ここからシナリオカード本体の訳始まりだ。
=======================================
シナリオ・デザイン:ケン・ダン(Ken Dunn)
1944年6月25日、ソ連、スロボドカ:1944年6月24日、第1ベラルーシ戦線の第3軍は、バグラチオン作戦の一環として、ドイツ第134歩兵師団に対してミンスク方面へ10キロメートルの突破を敢行した。ドイツ第9軍司令官のジョルダン将軍は、ブッシュ元帥から許可を得て、主要な予備部隊である第20装甲師団を投入した。第20装甲師団は、その戦車連隊の一つがパンター戦車への改編中だったため、一部戦力しか持たなかったが、命令通り出動した。一方、ソビエト第65軍はボブリスクの南側方面で別の突破口を開き、この突破口が深まるにつれ、ロコソフスキー元帥は第1親衛戦車軍を投入して突破口を拡大した。
地図盤:
地図盤x, v, t
ゲームバランス:
ドイツ軍:ドイツの戦闘序列(OB)にPSKを1つ追加する。
ソ連軍:9-1指揮官を9-2指揮官に交換する。
ターン記録表:
4.5, 5.5, 6.5ターン
ドイツ軍が先に配置 ソ連軍が先に移動
勝利条件:
ソ連軍は、地図盤北端から少なくとも20VPを離脱させることで即座に勝利する。
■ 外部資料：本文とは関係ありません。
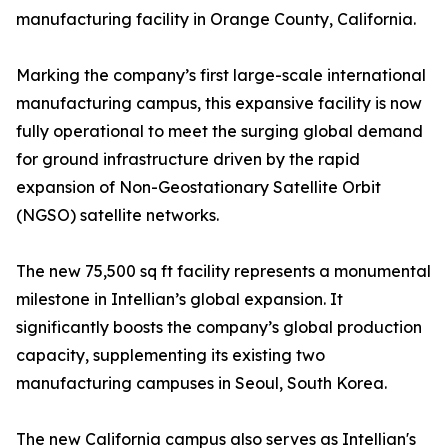
manufacturing facility in Orange County, California.
Marking the company’s first large-scale international
manufacturing campus, this expansive facility is now
fully operational to meet the surging global demand
for ground infrastructure driven by the rapid
expansion of Non-Geostationary Satellite Orbit
(NGSO) satellite networks.
The new 75,500 sq ft facility represents a monumental
milestone in Intellian’s global expansion. It
significantly boosts the company’s global production
capacity, supplementing its existing two
manufacturing campuses in Seoul, South Korea.
The new California campus also serves as Intellian's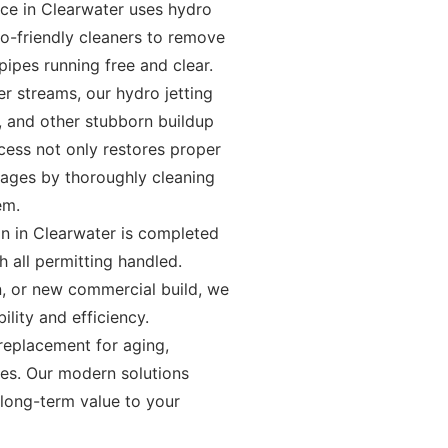
ice in Clearwater uses hydro
co-friendly cleaners to remove
ipes running free and clear.
r streams, our hydro jetting
s, and other stubborn buildup
ocess not only restores proper
kages by thoroughly cleaning
em.
on in Clearwater is completed
 all permitting handled.
n, or new commercial build, we
bility and efficiency.
 replacement for aging,
es. Our modern solutions
 long-term value to your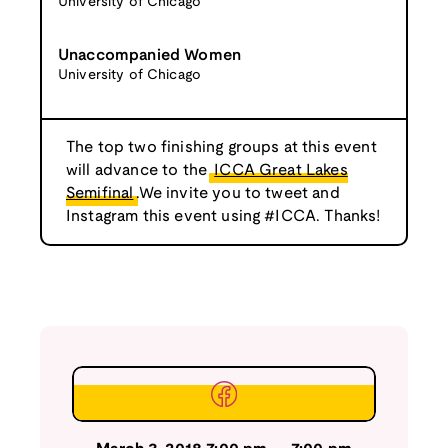
University of Chicago
Unaccompanied Women
University of Chicago
The top two finishing groups at this event
will advance to the
ICCA Great Lakes
Semifinal
.We invite you to tweet and
Instagram this event using #ICCA. Thanks!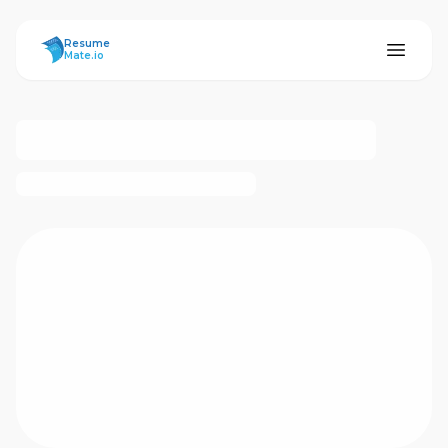
ResumeMate
Resume
Mate.io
各分隊は2VP、各半個分隊は1VP、各「-1」SMCは2VP、各「0」と「+1」SMCは1VPの価値を持つ。
各T-34/85は7VP、IS-2は8VPの価値がある。ただし、そのMAが故障している場合は、それぞれ1VP減となる。
戦闘序列:
ドイツ軍
第20装甲師団の一部 [ELR: 3]: 地図盤xのヘクス列4以上に配置。
4-6-7 x 5
4-4-7 x 3
2-2-8 x 1
9-2 x 1
8-1 x 2
MMG x 1
LMG x 2
PSK x 1
AT 75L (PaK 40) x 1
第2ターン以降、地図盤北端から進入(SSR 2参照):
Pz IVH ?
Pz IVJ ?
Pz IVF2 ?
StuG IIIG ?
増援表(SSR 2 参照):
| dr: | 受け取るAFV |
|---|---|
| 1,2 | 2 x PzIVH, StuGIIIG |
| 3,4 | 2 x PzIVF2, 2 x PzIVH |
| 5,6 | 2 x PzIVJ, PzIVF2 |
ソ連軍
第1親衛戦車軍団の一部 [ELR: 4] : 第1ターンに地図盤南端から進入する。AFVはMPの半分を消費した状態で侵入する。(SSR 1参照):
ヘクス列2以上に配置。
6-2-8 x 4
4-4-7 x 8
9-1 x 1
8-1 x 2
7-0 x 1
MMG x 1
LMG x 3
DC x 1
T-34/85 x 4
IS-2 x 1
特別ルール:
1. セットアップ前に、ソ連軍プレイヤーはゲームが4.5、5.5、または6.5ターンになるかを秘密裏に記録し、ドイツ軍プレイヤーがセットアップを終えた後にこれを明かす。
以下の表は、選択されたゲームの長さに基づいて、どの地図盤が使用され、ソ連軍戦闘序列(OB)からどのユニットを除外するかを示している。
| ターン: | 地図盤: | ソ連軍OBから除去: |
|---|---|---|
| 4.5 | xとヘクス列 ≥ 4 の全てのヘクス | 2 × 6-2-8、8-1、MMG、DC、T-34/85、IS-2 |
| 5.5 | xとv | 2 × 4-4-7、7-0、LMG、IS-2 |
| 6.5 | 3枚の地図盤全て | なし |
2. 第2ターンのドイツ軍プレイヤーターンの回復フェイズ開始時、ドイツ軍プレイヤーは増援表を使用して、増援部隊の構成を決定するためのダイスを振る。
3. ソ連軍T-34/85戦車は、APCR消耗値(6.2)が6である。
結末:
この新たな脅威は、ジョルダン将軍を深く動揺させ、彼は第20装甲師団への命令を変更し、南へ進軍させてこの新たな脅威に対処させた。第20装甲師団は現在、歩兵を先頭に、残る戦車連隊のIV号戦車を後続に配置した。彼らはスロボドカでソ連軍と遭遇し、断続的な歩兵と戦車の小規模な戦闘を繰り広げた。ドイツ軍は60両の戦車を破壊したが、自軍の車両のほぼ半数を失いながら、ソ連軍の進撃を遅らせることはできなかった。第1親衛戦車軍の執拗な攻撃が前進する中、ドイツの歩兵師団を数個切り離す脅威となった。6月26日、ジョルダンとブッシュはヒトラーに会い、ヒトラーは両者を解任し、モデル元帥に中央軍集団の指揮を命じた。 第9軍(モーデルの戦争初期の指揮部隊)のスタッフは、ブッシュと第9軍が過去1週間受けた打撃にうんざりしており、公式日記にモーデル到着のニュースが満足と自信を持って迎えられたと記した。